Drawing on his 25 years of experience as the founding editor of Cell, the world’s leading journal in biology, Benjamin Lewin questions the dogma that scientific papers describe how research was actually done, describes the distortions caused by pressure to publish, and considers the effects of changes in the way science is communicated as we move ever further into the digital era. The view that science protects itself by identifying and excluding work that is not reproducible is rigorously examined, as is the prevalence of fraud in science. Lewin argues that the move from research done in small teams to the much larger scale of “big science” has the potential to change the nature of science itself. He asks if science can continue in its present form or if new methods of evaluation will be needed for science to function in the future.
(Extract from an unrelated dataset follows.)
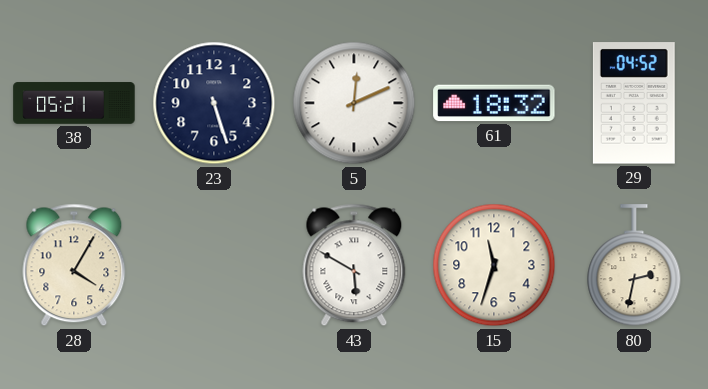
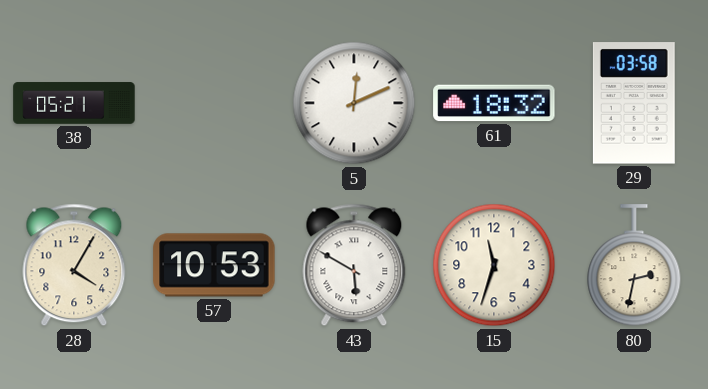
23: 5:27 -> none
29: 04:52 -> 03:58
57: none -> 10:53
Lewin brings these general principles to life by considering the history of the genetics revolution, from the discovery of the double helical structure of DNA to the sequencing of the human genome and the possibilities of gene editing today. History shows us that each period of progress in science relied on dogmas that often advanced but sometimes retarded progress, and that views of reality often changed suddenly and dramatically. One example is the current critical reassessment of epigenetics that is raising the possibility that there may be factors in inheritance extraneous to DNA. The book concludes by asking if the reductionist manifesto that has dominated biology for the past half century can continue to hold, and revisits the much-debated question: What is science?


Benjamin Lewin obtained his undergraduate and graduate degrees from the University of Cambridge, England. He became the first Editor of Nature New Biology in 1971, and then worked at the National Cancer Institute from 1972 to 1973. He founded Cell journal in Cambridge, Massachusetts in 1974 and remained Editor of Cell until 1999. Cell became the top-ranked journal in the life sciences. Dr. Lewin is also the author of the best-selling Genes textbook and a series of books on wine.


“In this book, I want to explain how science works. This is not an idealized view; it is science, warts and all. I try to show not only how science should, and often does, work, but also how failings in the system can misdirect it.

This sounds as though I want to dispel the mystique of science. Well, yes and no. I believe fervently in the distinctive, in fact the unique, value system of science. But it does have its flaws. Some are imposed by the institutional framework within which it functions... . Some are due to failings on the part of its practitioners... . I believe in any case that science benefits from being seen clear-eyed.

When I came into science, it was very much an individual affair… . The need to work in larger groups, to have expertise in a variety of techniques, has accentuated decade by decade. The history and philosophy of science take what you might call a “classical” view: that science is practiced by individuals who obtain data to test hypotheses. The main questions I want to ask are how far this description was true, and how has the basis of the scientific endeavor changed in this century.”


What Is Science?
1 Science in Flux
2 Data Mining
3 Patents versus Science
4 Biotech
5 The Myth of the Scientific Paper
6 Reproducibility
7 Publish or Perish
8 E-Science
9 Funding
10 Fraud
11 Politics and Ethics
12 Mendel’s Garden
13 The Double Helix
14 Dogma
15 Doctrines
16 Mapping
17 Genomes
18 Editing
19 Epigenetics
20 Stem Cells
Epilogue: Reductionism
Notes and References
Illustration Sources


review:  “Lewin, a molecular biologist, takes a historical approach to helping readers understand the value and epistemological power of science as a practice.... Lewin also argues that science, as with all human endeavors, has limitations....Lewin's arguments will broadly appeal to anyone interested in topics related to the societal and sociological aspects of science as a profession. This volume is replete with references.”